When clinical trial sites using human subjects for biomedical research are found to have significant problems by the Food and Drug Administration (FDA), these findings are seldom reflected in the peer-reviewed literature that stems from the trials, according to an article published online Feb. 9 by the JAMA Internal Medicine (JAMA IM).
In 2013, the FDA conducted 644 clinical site inspections as part of the drug approval process, according to the study’s author, Charles Seife, MS, a professor at the Arthur L. Carter Institute of Journalism at New York University, who conducted the research along with his students.
In its inspections, the agency classifies violations based on severity in one of three ways—with the most severe infractions earning “official action indicated” (OAI) designation. These infractions can stem from practices like failure to report adverse drug reactions to the appropriate bodies to submission of false information. Practices like these, Seife wrote, can raise questions about the validity of a trial’s data.

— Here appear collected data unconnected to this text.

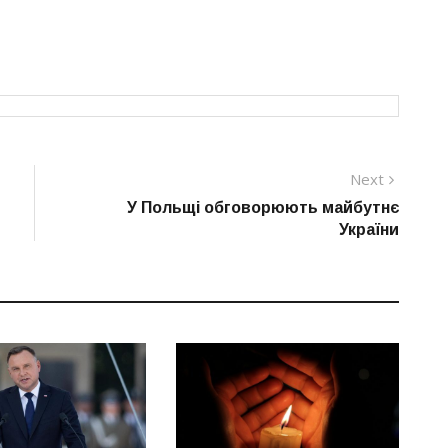
Next
Next
post:
У Польщі обговорюють майбутнє
України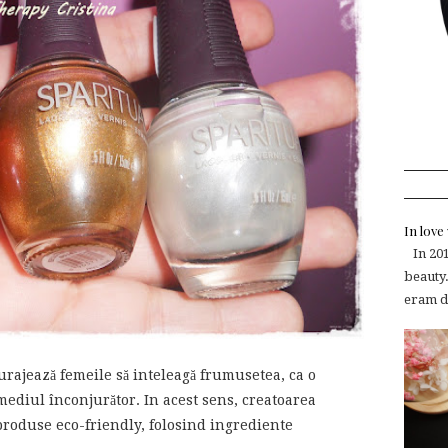
In lov
In 2015
beauty.
eram de
urajează femeile să inteleagă frumusetea, ca o
mediul înconjurător. In acest sens, creatoarea
produse eco-friendly, folosind ingrediente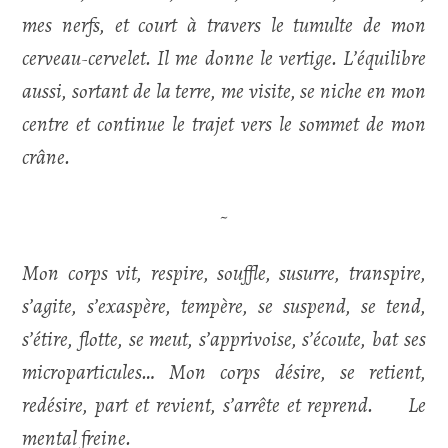
mes nerfs, et court à travers le tumulte de mon
cerveau-cervelet. Il me donne le vertige. L’équilibre
aussi, sortant de la terre, me visite, se niche en mon
centre et continue le trajet vers le sommet de mon
crâne.
~
Mon corps vit, respire, souffle, susurre, transpire,
s’agite, s’exaspère, tempère, se suspend, se tend,
s’étire, flotte, se meut, s’apprivoise, s’écoute, bat ses
microparticules… Mon corps désire, se retient,
redésire, part et revient, s’arrête et reprend. Le
mental freine.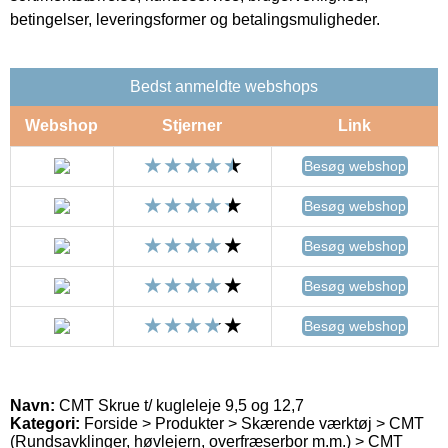
betingelser, leveringsformer og betalingsmuligheder.
Bedst anmeldte webshops
Webshop
Stjerner
Link
Besøg webshop
Besøg webshop
Besøg webshop
Besøg webshop
Besøg webshop
Navn:
CMT Skrue t/ kugleleje 9,5 og 12,7
Kategori:
Forside > Produkter > Skærende værktøj > CMT
(Rundsavklinger, høvlejern, overfræserbor m.m.) > CMT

In the review, Seife and his students sought to identify publications that described clinical trials the FDA deemed had an OAI violation, to describe those violations and to determine if the published article had acknowledged the trial’s violation.
Seife identified 57 published clinical trials that were identified by the FDA as having one or more significant problems worthy of an OAI ranking.
The researchers found that 39 percent (22 trials) had falsification or submission of false information; 25 percent (14 trials) had problems with adverse event reporting; 74 percent (42 trials) had protocol violations; 61 percent (35 trials) had inadequate or inaccurate recordkeeping; 53 percent (30 trials) failed to protect the safety of patients and/or had issues with oversight or informed consent; and 35 percent (20 trials) had violations that were not categorized.
Seife found that only 3 of the 78 publications that stemmed from the reviewed clinical trials mentioned the objectionable conditions found during the FDA inspections. Further, no retractions or other comments acknowledging the infractions or concerns found by the inspections were published.
“The findings presented in this study should give us pause,” Seife wrote. “This investigation has found numerous studies for which the FDA determined there was significant evidence of fraudulent or otherwise problematic data. Such issues raise questions about the integrity of a clinical trial, and mention of these problems is missing from the relevant peer-reviewed literature.”
The FDA does not notify journals of its OAI findings, nor does it notify the general public of any research misconduct identified, Seife wrote.
In an associated editorial, Robert Steinbrook, MD, of the Yale School of Medicine, and Rita F. Redberg, MD, of the University of California San Francisco, editor-at-large and editor-in-chief, respectively, of JAMA IM, called the FDA and the journals to task for their responsibility to maintain and improve trust in medical literature.
“Journals should expect that investigators and sponsors of clinical trials would promptly notify them of substantial findings from FDA and other regulatory agency inspections and modify their reports of clinical trials as needed, either before or after publication,” wrote Steinbrook and Redberg.